§ Description of the task
If a line in the data below contains "webinaire", copy it.

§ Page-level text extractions
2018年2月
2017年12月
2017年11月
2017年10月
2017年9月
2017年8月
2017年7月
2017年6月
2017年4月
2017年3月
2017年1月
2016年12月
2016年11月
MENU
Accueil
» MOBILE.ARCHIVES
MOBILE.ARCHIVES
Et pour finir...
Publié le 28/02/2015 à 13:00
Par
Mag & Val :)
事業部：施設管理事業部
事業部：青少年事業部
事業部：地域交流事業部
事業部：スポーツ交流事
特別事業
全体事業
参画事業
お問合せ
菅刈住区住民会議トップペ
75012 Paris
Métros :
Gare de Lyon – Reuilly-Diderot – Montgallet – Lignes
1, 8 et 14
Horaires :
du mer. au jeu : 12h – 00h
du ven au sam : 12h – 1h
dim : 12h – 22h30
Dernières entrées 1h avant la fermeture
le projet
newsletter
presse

--

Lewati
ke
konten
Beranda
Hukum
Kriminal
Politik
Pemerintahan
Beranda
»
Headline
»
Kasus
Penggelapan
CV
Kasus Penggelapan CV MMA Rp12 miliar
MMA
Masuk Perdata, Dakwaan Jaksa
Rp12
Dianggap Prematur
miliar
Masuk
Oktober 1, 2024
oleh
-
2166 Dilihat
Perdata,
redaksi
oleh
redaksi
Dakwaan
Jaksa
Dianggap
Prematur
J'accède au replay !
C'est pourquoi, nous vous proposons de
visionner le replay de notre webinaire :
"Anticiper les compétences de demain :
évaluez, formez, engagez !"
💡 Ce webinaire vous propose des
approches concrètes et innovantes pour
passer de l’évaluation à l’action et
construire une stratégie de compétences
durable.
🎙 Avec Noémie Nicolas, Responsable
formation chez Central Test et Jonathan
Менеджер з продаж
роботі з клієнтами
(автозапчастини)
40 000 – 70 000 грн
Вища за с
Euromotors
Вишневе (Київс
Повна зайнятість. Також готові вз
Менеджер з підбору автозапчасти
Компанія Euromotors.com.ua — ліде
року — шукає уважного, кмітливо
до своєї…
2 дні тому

§ Response to the exercise
visionner le replay de notre webinaire :
💡 Ce webinaire vous propose des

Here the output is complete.